Seattle-based Sana Biotechnology is shooting to raise $150 million in its initial public offering, but soon after is expected to see its market value to soar to more than $10 billion, according to leading industry publication BioSpace

That's a pretty hefty valuation for a pharma newcomer that doesn't have a single drug in clinical testing and isn't expected to submit the first of its Investigational New Drug applications until next year. Sana plans to list itself on the Nasdaq under the ticker "SANA."

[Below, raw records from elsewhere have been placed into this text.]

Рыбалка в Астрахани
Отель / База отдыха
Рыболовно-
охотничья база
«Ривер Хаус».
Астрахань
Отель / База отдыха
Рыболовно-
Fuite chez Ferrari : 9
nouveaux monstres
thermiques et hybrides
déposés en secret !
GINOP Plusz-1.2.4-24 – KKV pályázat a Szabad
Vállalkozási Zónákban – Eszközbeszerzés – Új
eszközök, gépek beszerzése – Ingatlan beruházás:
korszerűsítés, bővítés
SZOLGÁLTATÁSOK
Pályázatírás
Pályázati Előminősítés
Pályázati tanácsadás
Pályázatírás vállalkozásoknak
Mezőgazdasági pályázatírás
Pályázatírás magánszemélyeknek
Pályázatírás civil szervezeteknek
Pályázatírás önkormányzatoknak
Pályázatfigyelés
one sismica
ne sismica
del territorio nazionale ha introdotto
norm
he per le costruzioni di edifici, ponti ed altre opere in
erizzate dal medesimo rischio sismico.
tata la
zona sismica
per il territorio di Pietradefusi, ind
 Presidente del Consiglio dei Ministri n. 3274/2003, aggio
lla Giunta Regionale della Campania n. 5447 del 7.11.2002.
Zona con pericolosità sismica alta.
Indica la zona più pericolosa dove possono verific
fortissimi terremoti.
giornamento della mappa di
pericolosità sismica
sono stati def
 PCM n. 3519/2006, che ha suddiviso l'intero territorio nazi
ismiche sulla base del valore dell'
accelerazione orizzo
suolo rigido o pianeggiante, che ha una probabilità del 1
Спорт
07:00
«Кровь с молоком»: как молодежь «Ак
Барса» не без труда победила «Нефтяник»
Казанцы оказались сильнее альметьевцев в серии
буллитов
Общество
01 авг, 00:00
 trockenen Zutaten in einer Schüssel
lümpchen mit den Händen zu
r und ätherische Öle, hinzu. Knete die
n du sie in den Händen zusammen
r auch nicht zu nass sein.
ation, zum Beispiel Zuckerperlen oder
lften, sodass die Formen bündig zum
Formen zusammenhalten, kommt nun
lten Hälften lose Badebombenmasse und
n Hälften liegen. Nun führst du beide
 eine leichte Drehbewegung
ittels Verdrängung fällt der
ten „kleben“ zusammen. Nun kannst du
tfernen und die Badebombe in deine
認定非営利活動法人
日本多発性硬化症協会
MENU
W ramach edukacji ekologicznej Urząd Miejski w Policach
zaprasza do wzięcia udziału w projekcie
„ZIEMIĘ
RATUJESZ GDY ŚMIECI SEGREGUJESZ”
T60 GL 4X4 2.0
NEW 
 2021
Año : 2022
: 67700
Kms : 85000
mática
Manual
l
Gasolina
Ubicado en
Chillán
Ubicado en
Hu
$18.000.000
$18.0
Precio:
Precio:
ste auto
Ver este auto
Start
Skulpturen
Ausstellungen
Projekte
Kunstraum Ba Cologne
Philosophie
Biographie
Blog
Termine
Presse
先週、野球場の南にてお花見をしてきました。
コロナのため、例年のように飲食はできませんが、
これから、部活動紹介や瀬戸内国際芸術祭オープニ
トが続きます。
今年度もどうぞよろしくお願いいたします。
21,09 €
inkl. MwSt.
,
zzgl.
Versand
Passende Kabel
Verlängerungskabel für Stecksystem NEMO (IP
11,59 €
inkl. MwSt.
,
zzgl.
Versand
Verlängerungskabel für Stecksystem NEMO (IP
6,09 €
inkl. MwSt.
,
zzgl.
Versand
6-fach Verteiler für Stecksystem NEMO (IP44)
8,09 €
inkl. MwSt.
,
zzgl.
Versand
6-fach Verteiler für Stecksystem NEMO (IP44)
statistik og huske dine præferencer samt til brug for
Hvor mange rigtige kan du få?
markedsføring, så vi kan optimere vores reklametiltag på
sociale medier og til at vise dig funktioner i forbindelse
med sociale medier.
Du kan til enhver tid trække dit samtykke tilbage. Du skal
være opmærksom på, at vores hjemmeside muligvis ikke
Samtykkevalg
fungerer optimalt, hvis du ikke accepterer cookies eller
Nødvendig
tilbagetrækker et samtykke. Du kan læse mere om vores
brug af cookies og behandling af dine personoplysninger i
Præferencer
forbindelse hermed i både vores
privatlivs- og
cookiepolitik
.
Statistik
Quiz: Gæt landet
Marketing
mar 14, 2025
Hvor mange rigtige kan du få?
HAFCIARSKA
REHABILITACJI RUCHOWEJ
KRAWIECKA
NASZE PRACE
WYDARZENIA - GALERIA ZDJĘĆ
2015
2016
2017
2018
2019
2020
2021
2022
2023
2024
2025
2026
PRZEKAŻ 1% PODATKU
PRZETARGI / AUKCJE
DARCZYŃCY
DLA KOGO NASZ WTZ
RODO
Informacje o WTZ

In its S-1 filing, Sana, founded in 2018, stated its work is based on the idea that engineered cells will transform medicine in the coming years. The company hopes to "control or modify any gene in the body, to replace any cell that is damaged or missing, and to markedly improve access to cellular and gene-based medicines." Its focus is disease areas such as oncology, diabetes, central nervous system disorders, cardiovascular diseases and genetic disorders.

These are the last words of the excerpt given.